On Monday, Iranian Foreign Minister Mohammed Javad Zarif announced his resignation in a late-night Instagram post, sending shockwaves through political circles in Iran and abroad. Just ten days earlier, Javad Zarif’s fiery performance at the Munich Security Conference had won him praise across the political spectrum in Iran. At a time when public support for the JCPOA among Iranians has slipped to just 51%, Zarif’s strong message struck a chord with the Iranian public, who flooded social media with clips of him defending Iran’s missile program and refuting any notion that the West held the moral high ground. Zarif also made clear that while Europe has made the ‘right political statements’ regarding the JCPOA, it has yet to prove that it is willing ‘to pay the price’ to defend the deal in the face of US ‘bullying’.
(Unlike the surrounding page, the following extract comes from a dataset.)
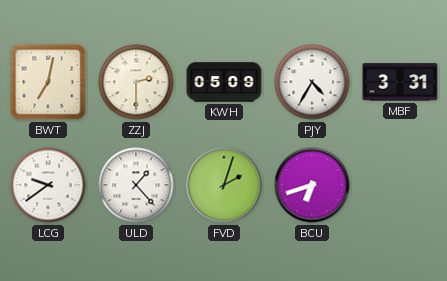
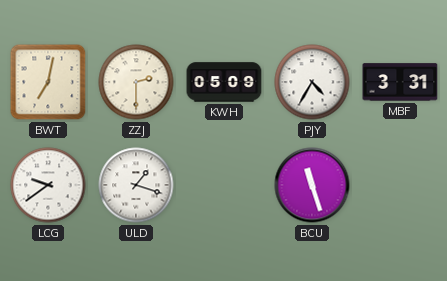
ULD: 1:23 -> 1:18
FVD: 2:03 -> none
BCU: 6:42 -> 11:27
Iranian President Hassan Rouhani has rejected Zarif’s resignation, citing Supreme Leader Ayatollah Sayyid Ali Hosseini Khamenei’s trust in and esteem for Zarif. But the foreign minister’s reasons for tendering his resignation are hardly opaque. With parliamentary and presidential elections on the horizon, and the economy falling under increasing pressure, he has had to reassure the public of the Rouhani administration’s nationalist credentials and parry accusations of weak leadership from hardliners, which tried to impeach him in December 2018 over his support for Iran’s Financial Action Task Force reforms. The last straw was reportedly his exclusion from meetings with Syrian President Bashar al-Assad, who was in Tehran on Monday. Zarif felt that the foreign ministry was being unduly sidelined, and told an Iranian newspaper that he sought to defend the ‘integrity’ of the ministry by resigning. Should he stay on, Rouhani and Khamenei’s testimonials may help Zarif prevent the Foreign Ministry’s marginalisation.
Preserving the JCPOA
Regardless of who is foreign minister, Iran’s public diplomacy[JB emphasis] must find a new balance. Zarif’s resignation illustrates how growing divergence in foreign policy between the Iran’s moderates and hardliners could impede the critical political mission of preserving the JCPOA until 2021, when Iran’s newly elected president will likely have the chance to engage a new American president.
Just as the JCPOA remains the signature foreign policy achievement of the Rouhani administration, it also serves as a symbol of multilateralism for the E3 and especially the European Union. However, as demonstrated by the tortured wording of the recent European Council conclusions on Iran, there is growing fatigue in Europe over efforts to shield the JCPOA from the Trump administration’s attacks and increasing frustration over what are perceived as Iran’s destabilising activities in the Middle East and – in light of attempted political assassinations – in Europe. Many European officials view Iran as intractable and are inclined to take a much harsher stance, albeit short of the Trump administration’s ‘maximum pressure’ campaign. …
Provided Iranian officials can maintain Iran’s broad diplomatic engagement, they could leave the door open to improved dialogue with the United States while placing the onus on American leaders to earn back trust of the remaining parties to the deal. It bodes well that the Democratic National Committee has already adopted a resolution calling upon the US to re-enter the JCPOA.